Inside Fil-C: A Simplified Model for Memory-Safe C/C++

Decoding Fil-C: Memory Safety for Legacy Code

In the ongoing quest for secure systems programming, a new contender named Fil-C has emerged, pitching itself as a memory-safe implementation of C and C++. While the production system involves complex LLVM IR rewrites, a recently published simplified model demystifies its core concepts. This model reveals an automated source code transformation that fundamentally changes how pointers operate, introducing a garbage collector to a famously manual memory management environment.

The Core Transformation: An AllocationRecord for Every Pointer

At its heart, Fil-C's simplified model adds a shadow layer of metadata to every pointer. Within each function, every local pointer variable gains a companion AllocationRecord* variable. This record, a data structure containing bounds and metadata, becomes the guardian for memory accesses.

Simple pointer operations are rewritten to propagate this metadata. An assignment like p1 = p2; becomes p1 = p2, p1ar = p2ar;. Crucially, casting a non-pointer value to a pointer type results in a NULL AllocationRecord, flagging it as unsafe. This foundational rewrite sets the stage for comprehensive safety checks.

Memory Allocation Gets a Safety Overhaul

The model intercepts standard library calls. A call to malloc(size) is rewritten to call filc_malloc(size). The simplified filc_malloc performs a surprising action: it makes three distinct allocations instead of one.

• One for the requested user memory (visible_bytes).
• One for a corresponding invisible_bytes array, which will store the AllocationRecord* metadata for any pointers stored within the user memory.
• One for the AllocationRecord struct itself, which links to the other two allocations.

This tripartite structure is the engine of Fil-C's safety. Every heap allocation now carries its own provenance and bounds information.

Bounds Checking and Pointer-Load Safety

Dereferencing a pointer is no longer a simple memory fetch. The transform inserts bounds checks using the accompanying AllocationRecord*. For example, reading an integer becomes a check that the offset is within the visible_bytes region.

The system gets more sophisticated when the value being loaded or stored is itself a pointer. Since the compiler cannot directly see into heap memory, it uses the invisible_bytes array. If a pointer resides at visible_bytes + i, its accompanying AllocationRecord* is stored at invisible_bytes + i. This ensures pointer metadata flows correctly through data structures.

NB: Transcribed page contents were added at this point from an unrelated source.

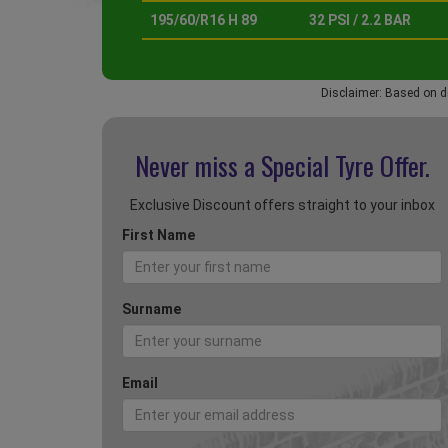
195/60/R16 H 89
32 PSI / 2.2 BAR
Disclaimer: Based on d
Never miss a Special
Tyre Offer.
Exclusive Discount offers straight to your inbox
First Name
Surname
Email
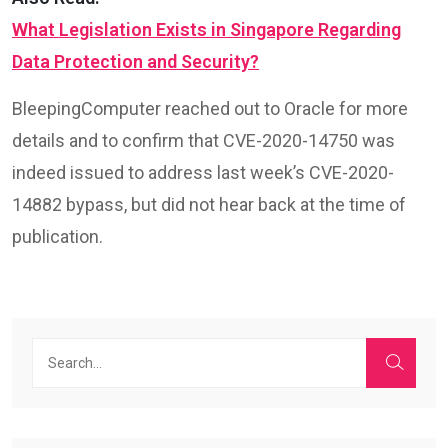
What Legislation Exists in Singapore Regarding
Data Protection and Security?
BleepingComputer reached out to Oracle for more
details and to confirm that CVE-2020-14750 was
indeed issued to address last week’s CVE-2020-
14882 bypass, but did not hear back at the time of
publication.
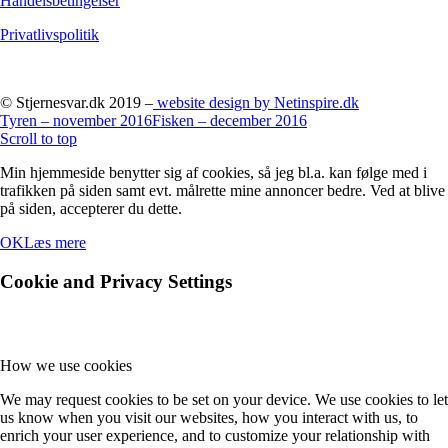
Handelsbetingelser
Privatlivspolitik
© Stjernesvar.dk 2019 –
website design by Netinspire.dk
Tyren – november 2016
Fisken – december 2016
Scroll to top
Min hjemmeside benytter sig af cookies, så jeg bl.a. kan følge med i
trafikken på siden samt evt. målrette mine annoncer bedre. Ved at blive
på siden, accepterer du dette.
OK
Læs mere
Cookie and Privacy Settings
How we use cookies
We may request cookies to be set on your device. We use cookies to let
us know when you visit our websites, how you interact with us, to
enrich your user experience, and to customize your relationship with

The Unavoidable Garbage Collector

A pivotal revelation of the model is that Fil-C introduces a garbage collector to C/C++. The simplified filc_free function only frees the visible_bytes and invisible_bytes allocations, leaving the AllocationRecord itself. A GC, which could be a simple stop-the-world collector, later traces through these records, freeing unreachable ones and calling filc_free on them.

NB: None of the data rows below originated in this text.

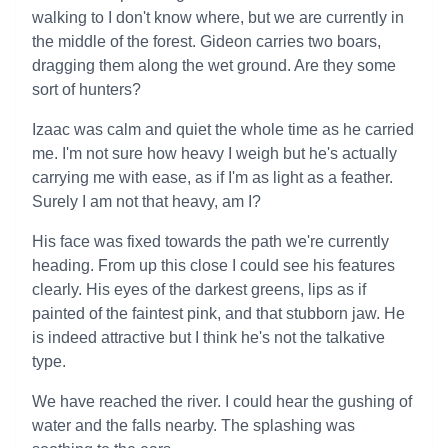
walking to I don't know where, but we are currently in
the middle of the forest. Gideon carries two boars,
dragging them along the wet ground. Are they some
sort of hunters?
Izaac was calm and quiet the whole time as he carried
me. I'm not sure how heavy I weigh but he's actually
carrying me with ease, as if I'm as light as a feather.
Surely I am not that heavy, am I?
His face was fixed towards the path we're currently
heading. From up this close I could see his features
clearly. His eyes of the darkest greens, lips as if
painted of the faintest pink, and that stubborn jaw. He
is indeed attractive but I think he's not the talkative
type.
We have reached the river. I could hear the gushing of
water and the falls nearby. The splashing was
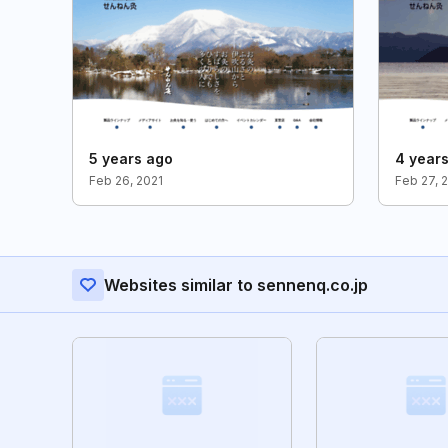
5 years ago
4 year
Feb 26, 2021
Feb 27, 
Websites similar to sennenq.co.jp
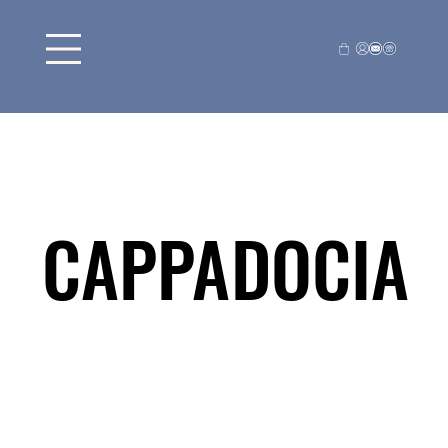
CAPPADOCIA
CAPPADOCIA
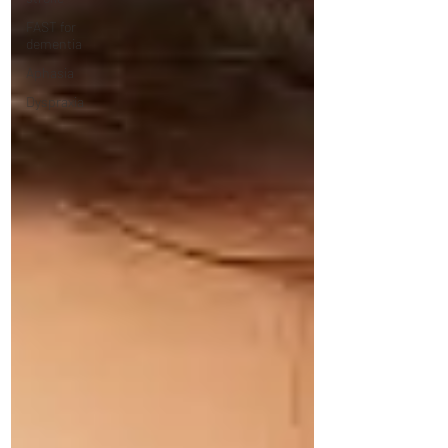
FAST for
dementia
Aphasia
Dyspraxia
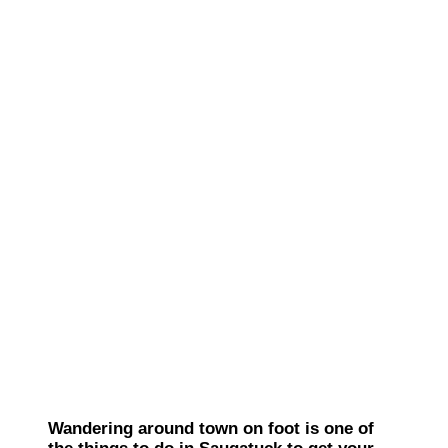
Wandering around town on foot is one of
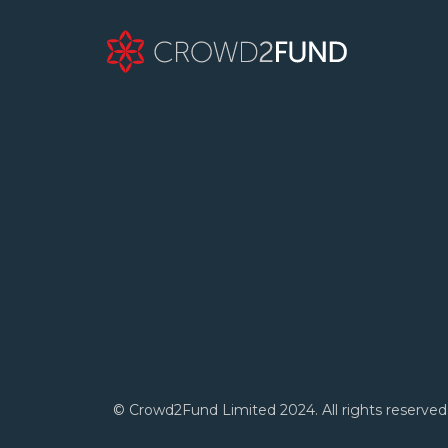
© Crowd2Fund Limited 2024. All rights reserved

This has profound implications: forgetting to call free no longer causes a memory leak. However, explicit free calls remain valuable for timely resource release. The GC also enables safe address-of operations on local variables by promoting them to the heap when their address might escape.

Handling the Unknowable: Memmove and Provenance

Functions like memmove pose a unique challenge, as they operate on arbitrary byte ranges with no type information. Fil-C's solution is a heuristic: it only moves pointer metadata (invisible_bytes) for ranges that are correctly aligned for pointers. This leads to the curious result that moving eight aligned bytes behaves differently from eight separate single-byte moves.

This strict tracking of pointer metadata makes Fil-C a concrete system with explicit pointer provenance. It invalidates compiler optimizations that assume p1 and p2 are interchangeable if they hold the same address, as they may carry different AllocationRecord* metadata.

Production Complexities and Real-World Use Cases

The simplified model elides significant complexities required for a production system. Concurrency demands a more sophisticated GC and careful handling of atomic operations. Function pointers require extra metadata and potentially a uniform calling ABI to prevent type confusion attacks.

Performance and memory overhead are obvious concerns, prompting potential optimizations like lazy allocation of invisible_bytes or colocating metadata. So when would one use such a system? The author suggests several scenarios:

1. Securing large, existing C/C++ codebases with a GC and performance trade-off for memory safety, perhaps as a stepping stone to a rewrite.
2. As a bug-finding tool, similar to running code under AddressSanitizer (ASan).
3. Enabling safe compile-time evaluation in languages like Zig, where the compile-time and runtime language are the same.
4. As a practical model for studying pointer provenance and compiler semantics.

A Strategic Trade-off for a Persistent Problem

Fil-C represents a radical, engineered approach to a decades-old problem. It doesn't change the C/C++ languages but transforms their execution model, trading manual control for automated safety through metadata and garbage collection. While the performance cost is substantial, the model provides a clear, mechanical blueprint for retrofitting memory safety onto unsafe code—a compelling option in a world where legacy C and C++ codebases remain critical and vulnerable.